Consistent with our community values, the Chapel Hill Police Department has been reaching out to engage residents in planning for the future. They have recently engaged in an open and public process of strategic planning and are implementing those plans in their operations. The department worked actively with the Town's Justice In Action Committee in that process. Police staff worked with me and the Town Council to establish the Community Policing Advisory Committee recently appointed by the Town Council. A Police Captain volunteered to staff the Justice In Action Committee. They have recently initiated a Citizens Police Academy to acquaint residents with police policy and operations.
I believe that Chief Blue, Assistant Chiefs Vereen and Overton and Senior Legal Advisor Tiffanie Sneed comprise the best police management team available to any community. I look forward to working with them to making our way to the future in policing our community.
Chief Blue and I have met with the editor of the News and Observer to discuss a new media relations policy. He recommended the Raleigh Police Department policy as one that worked well. In a conversation with him, he pointed out some ways it could be improved. We have written a revised policy based on that feedback. It is attached to the report from Chief Blue.
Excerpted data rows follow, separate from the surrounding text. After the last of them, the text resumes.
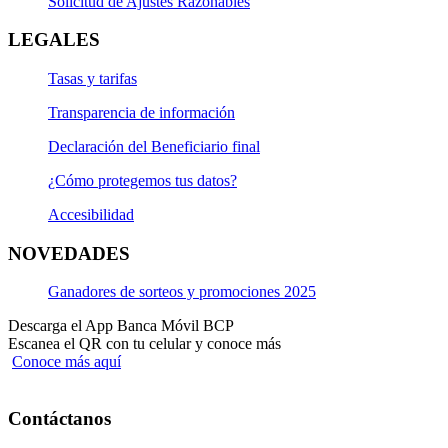
Solicitud de Ajustes Razonables
LEGALES
Tasas y tarifas
Transparencia de información
Declaración del Beneficiario final
¿Cómo protegemos tus datos?
Accesibilidad
NOVEDADES
Ganadores de sorteos y promociones 2025
Descarga el App Banca Móvil BCP
Escanea el QR con tu celular y conoce más
Conoce más aquí
Contáctanos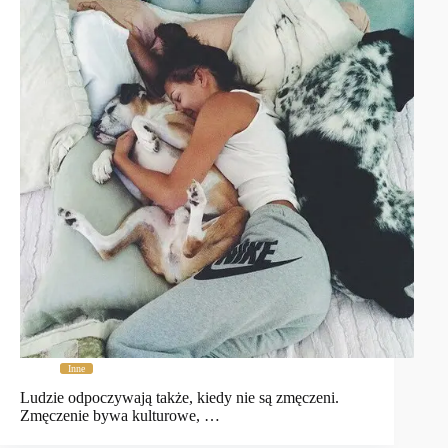
Inne
Ludzie odpoczywają także, kiedy nie są zmęczeni.
Zmęczenie bywa kulturowe, …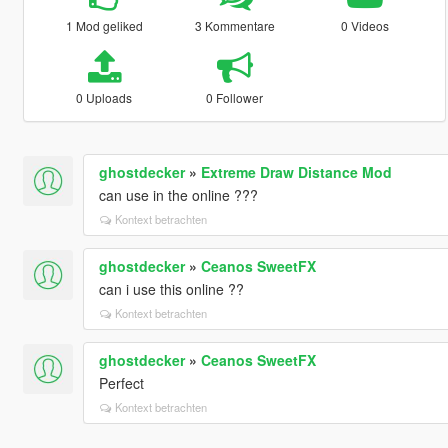
1 Mod geliked
3 Kommentare
0 Videos
0 Uploads
0 Follower
ghostdecker
»
Extreme Draw Distance Mod
can use in the online ???
Kontext betrachten
ghostdecker
»
Ceanos SweetFX
can i use this online ??
Kontext betrachten
ghostdecker
»
Ceanos SweetFX
Perfect
Kontext betrachten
We have also shared this policy with representatives of the Herald-Sun and WCHL. They endorsed the new policy and stated that their working relationships with the Chapel Hill Police had always been excellent and professional. I have directed the Town's Emergency Management Director in the Fire Department to adapt this policy for all emergency response situations. We will continue to work with local media to improve our relationship.
We will engage the best professionals to assist us in identifying and adopting best practices for policing in the future to help us develop and enhance our policies. This is critical as we have grown from a village to a small city with the same challenges as our larger neighbors in the Triangle. We will seek public involvement in this process so these policies are based on community expectations and our organizational values.
We will work with the Community Policing Advisory Committee and the Justice In Action Committee to mutually design a process for talking about how we enhance community and police relations, learning from our recent experiences and building mutual trust and respect.
I have discussed with Chief Blue, Assistant Chiefs Overton and Vereen and Senior Legal Advisor Sneed the need for us to review the manner in which we communicate during such situations in the future and how I use that information to keep the Mayor and Town Council informed.
I recommend that the Council adopt the attached resolution to
- Receive and refer this report and all of its attachments to the Community Policing Advisory Committee.
- Request the Committee to study the report and provide comment and advice to the Chief of Police and Town Manager in the development of policies that reflect community expectations as it deems appropriate and in accordance with the Committee's charge with regard to organizational matters and procedures.
- Request that the Committee consider steps it determines are reasonable and appropriate to take to fulfill its role as a liaison to enhance community and police relations for the future in light of the matters discussed in the report and provide a report back to the Council at the March 26, 2012 Council meeting.